------ Records supplied ------

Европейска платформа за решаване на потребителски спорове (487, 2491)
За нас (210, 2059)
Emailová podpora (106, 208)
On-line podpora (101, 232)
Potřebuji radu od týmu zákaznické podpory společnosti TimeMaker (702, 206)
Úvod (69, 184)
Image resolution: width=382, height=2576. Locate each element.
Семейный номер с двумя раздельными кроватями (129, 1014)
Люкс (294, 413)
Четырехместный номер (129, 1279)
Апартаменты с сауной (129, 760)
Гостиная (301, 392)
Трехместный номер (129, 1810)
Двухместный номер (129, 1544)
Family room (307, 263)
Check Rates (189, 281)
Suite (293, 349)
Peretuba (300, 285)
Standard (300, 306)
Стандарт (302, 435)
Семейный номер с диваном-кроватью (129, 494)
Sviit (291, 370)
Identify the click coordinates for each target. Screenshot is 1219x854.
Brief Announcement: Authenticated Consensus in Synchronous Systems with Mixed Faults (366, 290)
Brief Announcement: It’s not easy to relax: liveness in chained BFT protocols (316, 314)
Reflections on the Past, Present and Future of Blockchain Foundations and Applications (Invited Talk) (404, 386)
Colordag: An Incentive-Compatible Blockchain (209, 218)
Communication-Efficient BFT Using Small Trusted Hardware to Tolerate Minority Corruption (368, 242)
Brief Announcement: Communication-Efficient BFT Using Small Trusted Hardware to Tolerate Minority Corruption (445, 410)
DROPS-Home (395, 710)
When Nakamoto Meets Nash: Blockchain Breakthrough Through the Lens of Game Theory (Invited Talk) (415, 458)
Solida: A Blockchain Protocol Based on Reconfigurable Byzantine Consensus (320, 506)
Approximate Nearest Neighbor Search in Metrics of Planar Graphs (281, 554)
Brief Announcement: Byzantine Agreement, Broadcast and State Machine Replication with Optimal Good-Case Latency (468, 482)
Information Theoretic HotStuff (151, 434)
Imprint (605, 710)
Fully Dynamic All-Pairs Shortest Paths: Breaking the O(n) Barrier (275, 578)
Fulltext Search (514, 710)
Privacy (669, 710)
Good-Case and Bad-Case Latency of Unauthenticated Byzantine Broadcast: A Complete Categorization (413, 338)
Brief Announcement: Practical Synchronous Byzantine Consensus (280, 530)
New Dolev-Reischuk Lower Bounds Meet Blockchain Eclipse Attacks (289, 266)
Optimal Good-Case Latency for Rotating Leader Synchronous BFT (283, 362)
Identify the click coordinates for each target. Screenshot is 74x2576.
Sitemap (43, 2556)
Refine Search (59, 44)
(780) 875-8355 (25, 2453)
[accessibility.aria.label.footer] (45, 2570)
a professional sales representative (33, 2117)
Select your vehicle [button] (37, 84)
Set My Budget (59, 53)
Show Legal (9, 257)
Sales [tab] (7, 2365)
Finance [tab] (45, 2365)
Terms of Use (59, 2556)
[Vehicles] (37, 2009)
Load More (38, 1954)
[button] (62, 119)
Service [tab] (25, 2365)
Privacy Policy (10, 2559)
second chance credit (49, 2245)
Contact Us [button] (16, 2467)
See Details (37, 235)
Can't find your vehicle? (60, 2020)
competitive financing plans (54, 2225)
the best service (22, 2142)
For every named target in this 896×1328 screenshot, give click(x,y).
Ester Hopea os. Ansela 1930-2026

------

▶ **Aim of the exercise**: Output all of the records, keeping every word exact.

▶ **Written response**:
Европейска платформа за решаване на потребителски спорове (487, 2491)
За нас (210, 2059)
Emailová podpora (106, 208)
On-line podpora (101, 232)
Potřebuji radu od týmu zákaznické podpory společnosti TimeMaker (702, 206)
Úvod (69, 184)
Image resolution: width=382, height=2576. Locate each element.
Семейный номер с двумя раздельными кроватями (129, 1014)
Люкс (294, 413)
Четырехместный номер (129, 1279)
Апартаменты с сауной (129, 760)
Гостиная (301, 392)
Трехместный номер (129, 1810)
Двухместный номер (129, 1544)
Family room (307, 263)
Check Rates (189, 281)
Suite (293, 349)
Peretuba (300, 285)
Standard (300, 306)
Стандарт (302, 435)
Семейный номер с диваном-кроватью (129, 494)
Sviit (291, 370)
Identify the click coordinates for each target. Screenshot is 1219x854.
Brief Announcement: Authenticated Consensus in Synchronous Systems with Mixed Faults (366, 290)
Brief Announcement: It’s not easy to relax: liveness in chained BFT protocols (316, 314)
Reflections on the Past, Present and Future of Blockchain Foundations and Applications (Invited Talk) (404, 386)
Colordag: An Incentive-Compatible Blockchain (209, 218)
Communication-Efficient BFT Using Small Trusted Hardware to Tolerate Minority Corruption (368, 242)
Brief Announcement: Communication-Efficient BFT Using Small Trusted Hardware to Tolerate Minority Corruption (445, 410)
DROPS-Home (395, 710)
When Nakamoto Meets Nash: Blockchain Breakthrough Through the Lens of Game Theory (Invited Talk) (415, 458)
Solida: A Blockchain Protocol Based on Reconfigurable Byzantine Consensus (320, 506)
Approximate Nearest Neighbor Search in Metrics of Planar Graphs (281, 554)
Brief Announcement: Byzantine Agreement, Broadcast and State Machine Replication with Optimal Good-Case Latency (468, 482)
Information Theoretic HotStuff (151, 434)
Imprint (605, 710)
Fully Dynamic All-Pairs Shortest Paths: Breaking the O(n) Barrier (275, 578)
Fulltext Search (514, 710)
Privacy (669, 710)
Good-Case and Bad-Case Latency of Unauthenticated Byzantine Broadcast: A Complete Categorization (413, 338)
Brief Announcement: Practical Synchronous Byzantine Consensus (280, 530)
New Dolev-Reischuk Lower Bounds Meet Blockchain Eclipse Attacks (289, 266)
Optimal Good-Case Latency for Rotating Leader Synchronous BFT (283, 362)
Identify the click coordinates for each target. Screenshot is 74x2576.
Sitemap (43, 2556)
Refine Search (59, 44)
(780) 875-8355 (25, 2453)
[accessibility.aria.label.footer] (45, 2570)
a professional sales representative (33, 2117)
Select your vehicle [button] (37, 84)
Set My Budget (59, 53)
Show Legal (9, 257)
Sales [tab] (7, 2365)
Finance [tab] (45, 2365)
Terms of Use (59, 2556)
[Vehicles] (37, 2009)
Load More (38, 1954)
[button] (62, 119)
Service [tab] (25, 2365)
Privacy Policy (10, 2559)
second chance credit (49, 2245)
Contact Us [button] (16, 2467)
See Details (37, 235)
Can't find your vehicle? (60, 2020)
competitive financing plans (54, 2225)
the best service (22, 2142)
For every named target in this 896×1328 screenshot, give click(x,y).
Ester Hopea os. Ansela 1930-2026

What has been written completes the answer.